Struggling to keep your wireless earbuds clean? You can buy cleaning kits for AirPods that come with purpose-built tools for getting rid of earwax, or you can deal with the problem at the source with a device that looks like an over-sized pair of headphones, but is actually a washing machine for your ears.

Believe it or not, the wax in your ears is actually there for a good reason. Produced in the ear canal by glands that excrete an oil called cerumen, ear wax helps to trap dust, dirt, small objects, and even germs and bacteria from entering the ear, while also serving as a protective layer for the delicate skin forming the ear canal. It’s a good thing, but as with most good things, too much can actually be bad, and blockage from a buildup of ear wax is one of the leading causes of hearing loss.

Despite what you were told growing up, tools like Q-Tips aren’t the best way to remove ear wax, and can instead end up pushing a buildup deeper in the ear canal, exacerbating the problem. The better approach is using liquids, usually delivered from a syringe, which help to soften and flush out earwax. But it can be a messy job. The OtoSet Ear Cleaning System takes the same approach, but with a design that keeps all of the mess contained and easy to clean up.

To most people, the OtoSet Ear Cleaning System looks like a giant pair of headphones, almost similar in size to the Dyson Zone air-purifying headphones, but they don’t connect to a smartphone and the only sounds they produce are the trickle of liquid and the hum of a small suction-producing pump.

Each side features two clear chambers, with the top chamber being filled with a liquid solution that flows into the wearer’s ears through disposable ear tips.
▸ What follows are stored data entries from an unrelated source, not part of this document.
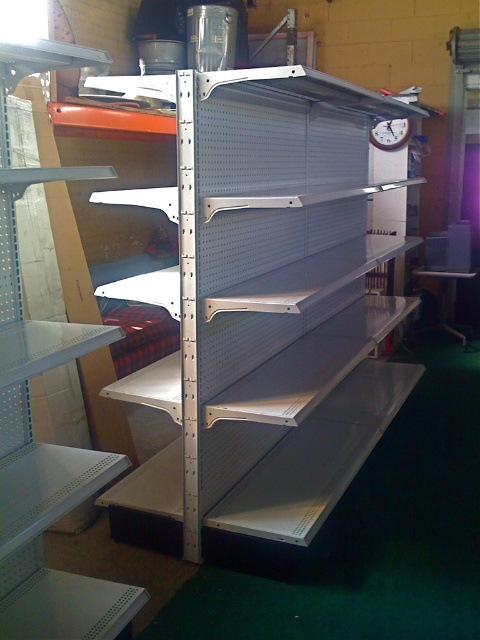 Does metallic gray shelves at center have a smaller size compared to metallic silver workbench at lower right?

No, metallic gray shelves at center is not smaller than metallic silver workbench at lower right.

Does metallic gray shelves at center have a larger size compared to metallic silver workbench at lower right?

Correct, metallic gray shelves at center is larger in size than metallic silver workbench at lower right.

Does point (346, 227) come behind point (445, 289)?

No, it is not.

Identify the location of metallic gray shelves at center. (268, 307).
The solution breaks down the earwax while the suction draws it, and the liquid, back out of the ear and into the lower chamber. The chamber is also a fully recyclable waste container, so thankfully, no one gets tasked with having to clean it out afterwards.
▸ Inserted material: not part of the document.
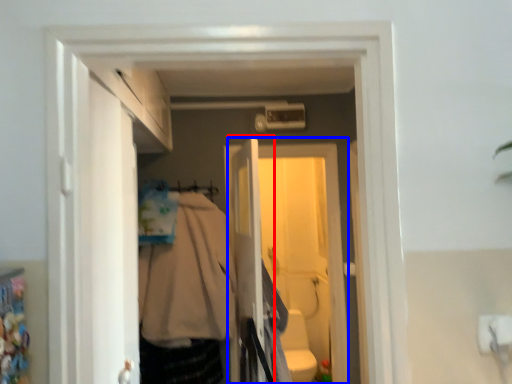 Question: Which of the following is the farthest to the observer, screen door (highlighted by a red box) or screen door (highlighted by a blue box)?

Choices:
 (A) screen door
 (B) screen door

Answer: (B)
Although it looks like anyone could use the OtoSet Ear Cleaning System by themselves, it’s actually an FDA-cleared device designed for “use by healthcare professionals only.” And that probably helps explain its price tag. If you thought the $949 Dyson Zone headphones were pricey, the OtoSet Ear Cleaning System sells for $3,059, or $2,753 if you buy it as part of a one-year bundle that includes enough disposable ear tips to “treat up to 240 ears.” So if you’re only interested in this device as a way to keep your earbuds clean, maybe just stick with mineral oil or ear drops.